Oui, et c'est contagieux!  :Laughing: 

----------

## boozo

 *yesi wrote:*   

>  *Neuromancien wrote:*   
> 
> Après une mise à jour et un etc-update, de nombreux programmes ne fonctionnent plus correctement, en particulier Apache. 
> 
> pour moi, c'est juste une affirmation... 

 

@ALL

[Mode faruge'="Simon jérémy"] On vote ? on vote moi je dis : y bluff !  :Laughing: 

[/Mode faruge'="Simon jérémy"]

----------

## sifran

bluf:lol:

----------

## Neuromancien

 *kernel_sensei wrote:*   

>  *Neuromancien wrote:*    *blasserre wrote:*   https://forums.gentoo.org/viewtopic-t-347528.html 
> 
> Quel rapport avec ma question ? Si n'avez pas de solution, abstenez vous de répondre.  
> 
> le rapport, c'est que "Ça ne marche plus !!", c'est vachement générique, et on ne fait pas encore dans la divination ...
> ...

 

Entre autres au démarrage d'Apache, j'ai une erreur "Unexpected end of file" concernant le fichier /etc/conf.d/apache2. Et quand je veux lancer un script PHP, Firefox me propose d'ouvrir le fichier.
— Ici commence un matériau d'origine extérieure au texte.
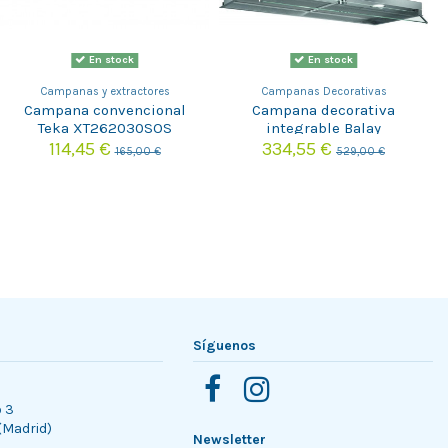
En stock
En stock
Campanas y extractores
Campanas Decorativas
Campana convencional
Campana decorativa
Teka XT262030SOS
integrable Balay
3BD896MX
114,45 €
334,55 €
165,00 €
529,00 €
Síguenos
o 3
 (Madrid)
Newsletter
J'ai corrigé les différents fichiers de config (http.conf...) sans résultat.

----------

## Dais

Pourrais-tu préciser ce qui avait été mis à jour, et comment tu as procédé pour le etc-update stp ?

Pour le unexpected end of file, c'est pas une balise quelconque mal fermée par exemple ?

----------

## Neuromancien

 *Dais wrote:*   

> Pourrais-tu préciser ce qui avait été mis à jour, et comment tu as procédé pour le etc-update stp ?
> 
> Pour le unexpected end of file, c'est pas une balise quelconque mal fermée par exemple ?

 

La plupart des problèmes sont résolus. J'ai réinstallé Apache et PHP4 (au lieu de PHP5) et configuré le tout avec le tutoriel de Destination Linux. Il me reste que le problème du UserDir. J'ai ouvert un autre fil à ce sujet.

----------